* The task: Copy word for word the lines in the records below, starting at the line with "FRIC POLRI DPW BANTEN" and ending at the line with "Joyeux Noël !". Skip the pictures.
····················
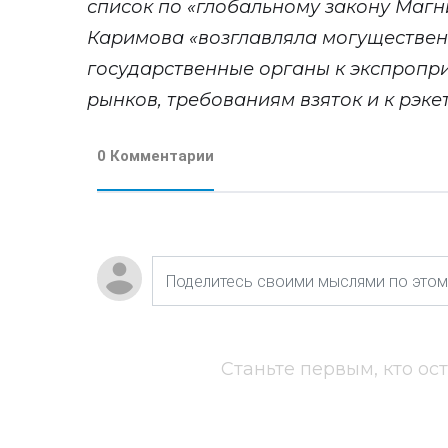
список по «глобальному закону Магн
Каримова «возглавляла могуществен
государственные органы к экспропр
рынков, требованиям взяток и к рэкет
0 Комментарии
Станьте первым, кто ос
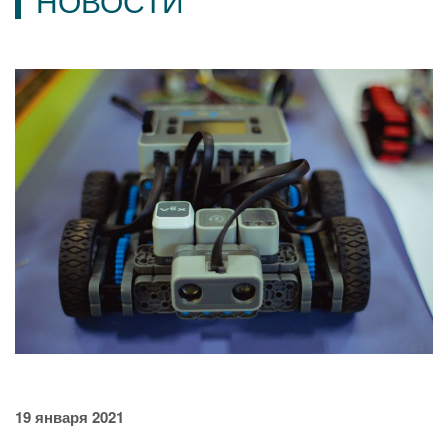
НОВОСТИ
19 января 2021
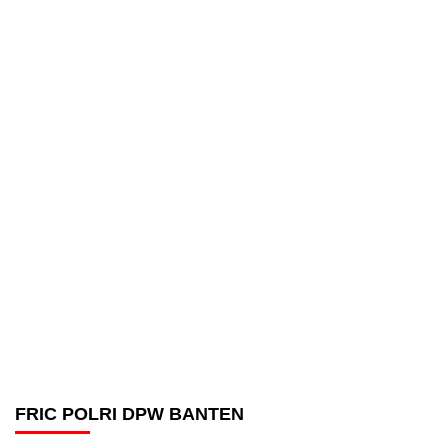
FRIC POLRI DPW BANTEN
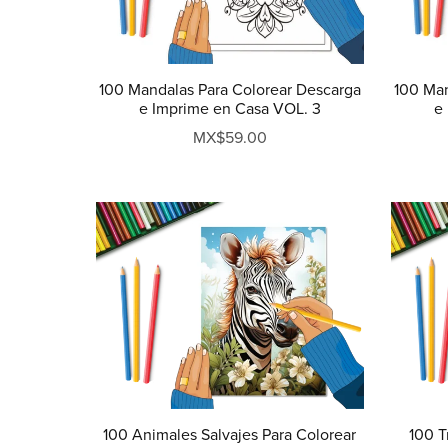
100 Mandalas Para Colorear Descarga
100 Man
e Imprime en Casa VOL. 3
e
MX$59.00
100 Animales Salvajes Para Colorear
100 T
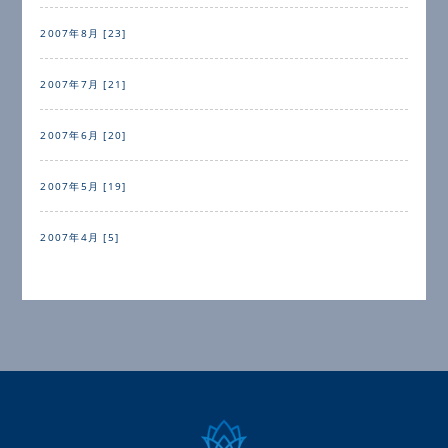
2007年8月 [23]
2007年7月 [21]
2007年6月 [20]
2007年5月 [19]
2007年4月 [5]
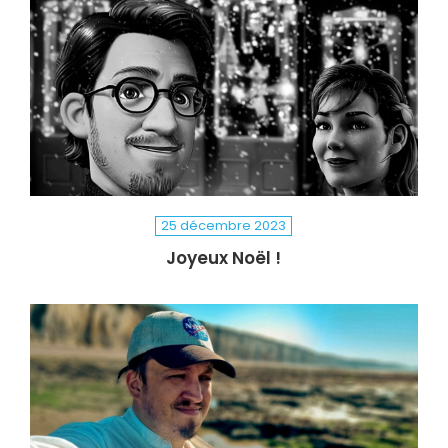
25 décembre 2023
Joyeux Noël !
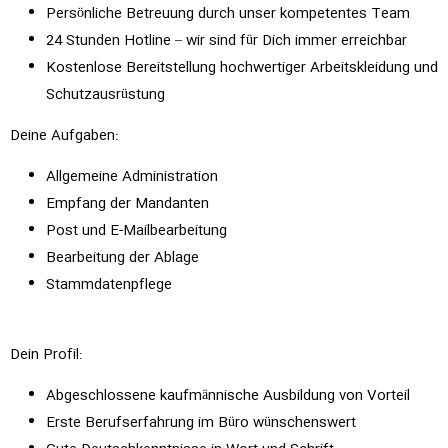
Persönliche Betreuung durch unser kompetentes Team
24 Stunden Hotline – wir sind für Dich immer erreichbar
Kostenlose Bereitstellung hochwertiger Arbeitskleidung und
Schutzausrüstung
Deine Aufgaben:
Allgemeine Administration
Empfang der Mandanten
Post und E-Mailbearbeitung
Bearbeitung der Ablage
Stammdatenpflege
Dein Profil:
Abgeschlossene kaufmännische Ausbildung von Vorteil
Erste Berufserfahrung im Büro wünschenswert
····················
* Written reply:
FRIC POLRI DPW BANTEN
100 Mandalas Para Colorear Descarga
100 Man
e Imprime en Casa VOL. 3
e
MX$59.00
100 Animales Salvajes Para Colorear
100 T
2007年8月 [23]
2007年7月 [21]
2007年6月 [20]
2007年5月 [19]
2007年4月 [5]
25 décembre 2023
Joyeux Noël !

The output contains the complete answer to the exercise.